彼等は 開発品を量産化した場合の需要見込や 需要に応じた設備投資額と生産コストや 競合他社の開発状況等が報告された。
チップインダクタの需要見込は 現在の主力製品の1005サイズのチップインダクタの市場での需要動向から 将来 月に400万個に達すると推測された。
この数量の0603チップインダクタの生産を行うには 現状のラボラインを単に増設するだけでは対応できず 更に生産能力の高い量産ラインの新設と生産性の向上が必要となった。
新設する量産ラインの生産性の向上のためには ラインの搬送系の自動化が必要となり それには多額の設備投資が必要となった。
各部署からの報告が終わると 開発品の量産化の可否について 議論が行われたが それには賛否両論の意見が上がった。
量産化の可否判断は 現在の宮杉社の経営状況からすると どちらを選択したとしても それは とても重たい判断になるものであった。
この日の会議では 責任者等により 開発品の量産化の可否判断が下されることはなかった。
12月28日(金)は 宮杉社の勤務の最終日であり 川緑は 昨日に続き 0603チップインダクタのラボラインの片付けと掃除を行っていた。
宮杉社の責任者等は 今週始めに 0603チップインダクタの量産化を決定していた。
量産化の決定を受けて 製造現場では ラボラインを脇へ移動し 新設の量産ラインを設置するためのスペースの確保が進められていた。
川緑は 製造部のスタッフがラボラインを移動した後のスペースに ほうきとちりとりをもって入り掃除をしていた。
彼は 掃除をしながら 先日のテレビのニュースで流れていたスクープ報道のことを思い出していた。
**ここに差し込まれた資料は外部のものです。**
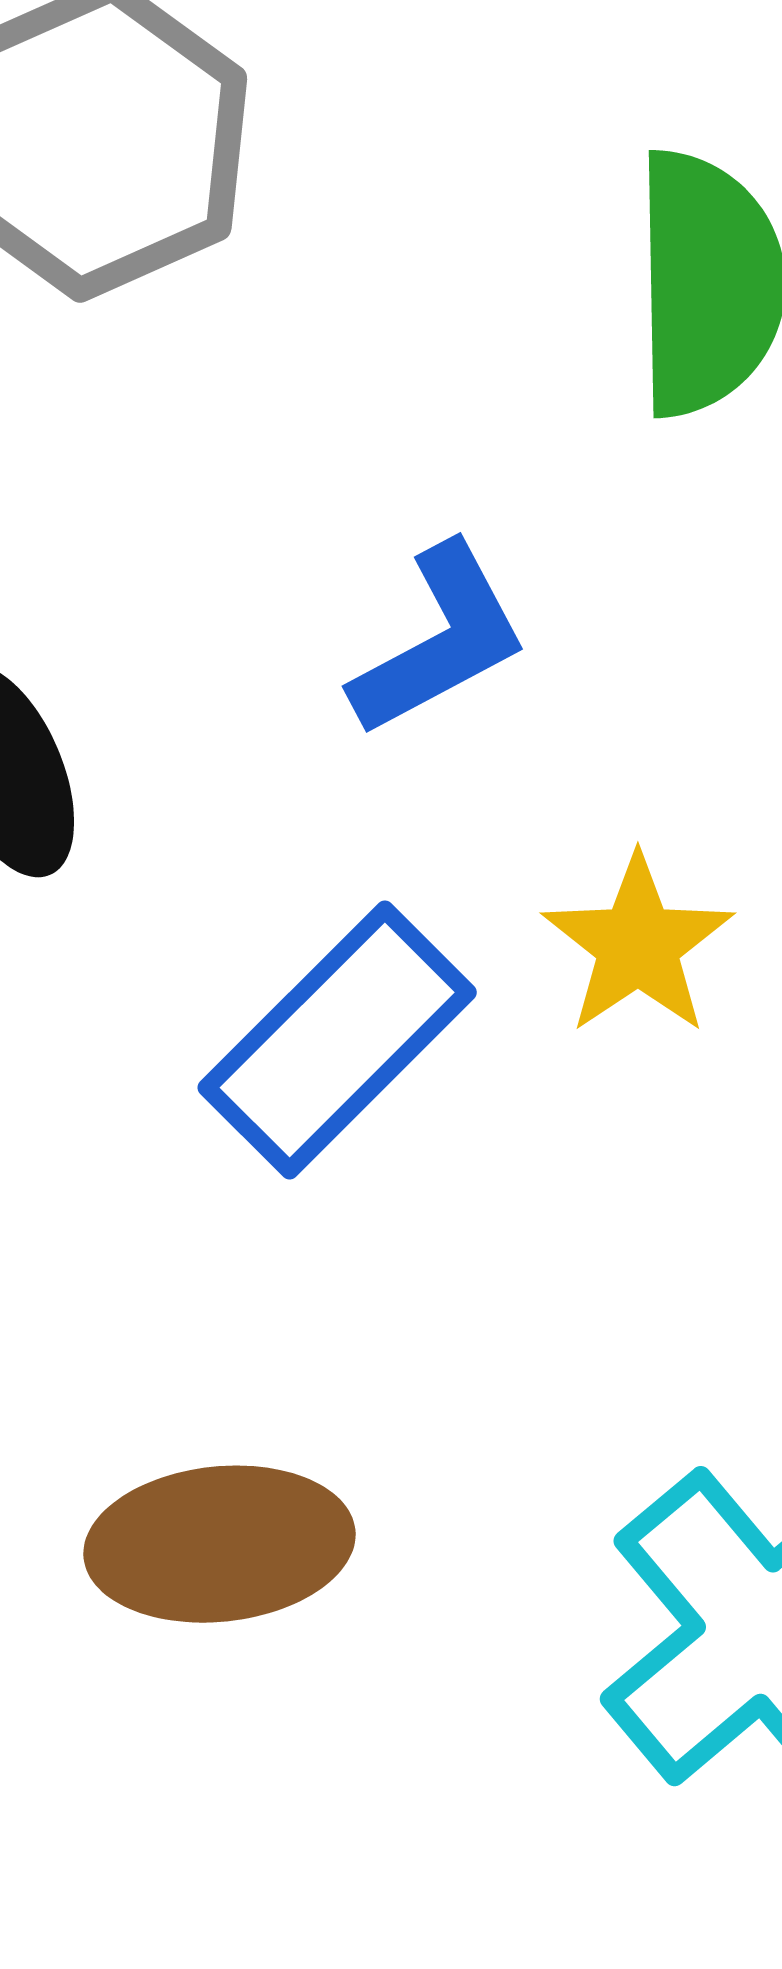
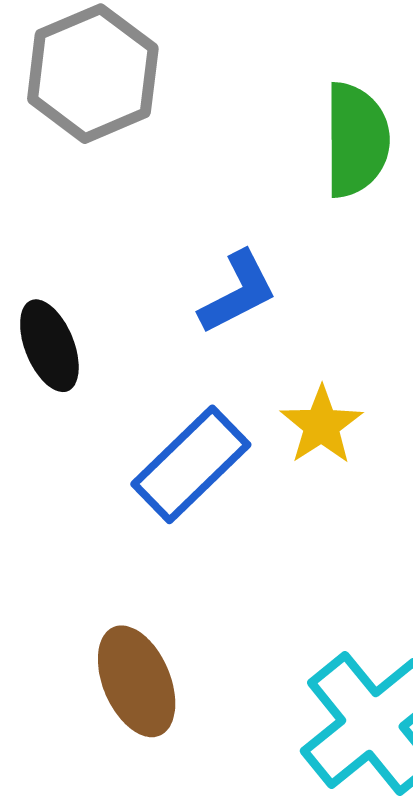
brown ellipse: (220, 1544) -> (137, 681), turned 72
数日前に テレビでは 杉下電気社が 関連する5つの系列会社を完全子会社化するという情報が流れていた。
九杉社は 独自に株式を上場する独立採算経営の企業であるが テレビの報道によると 今後は杉下電気社に吸収合併されることが報じられていた。
宮杉社は 九杉社の子会社であり 九杉社が杉下電気社の子会社になることが 宮杉社の存続にどのように影響するのかが 社内でうわさされていた。
その様な状況の中で 宮杉社は 社運をかけて0603チップインダクタの量産ラインの新設を決めていた。
宮杉社の責任者等は 大型の設備投資を行っており この正月の休みを利用して量産ラインを立ち上げる計画が組まれていた。
川緑は 掃除をしながら 今回の宮杉社の責任者等の判断を振り返っていた。
彼等は 会社経営が苦しく 先行きが不透明な中 開発品を手にしたことで 座して天命を待つより 打って出て商機を掴むことに賭けたものと思われた。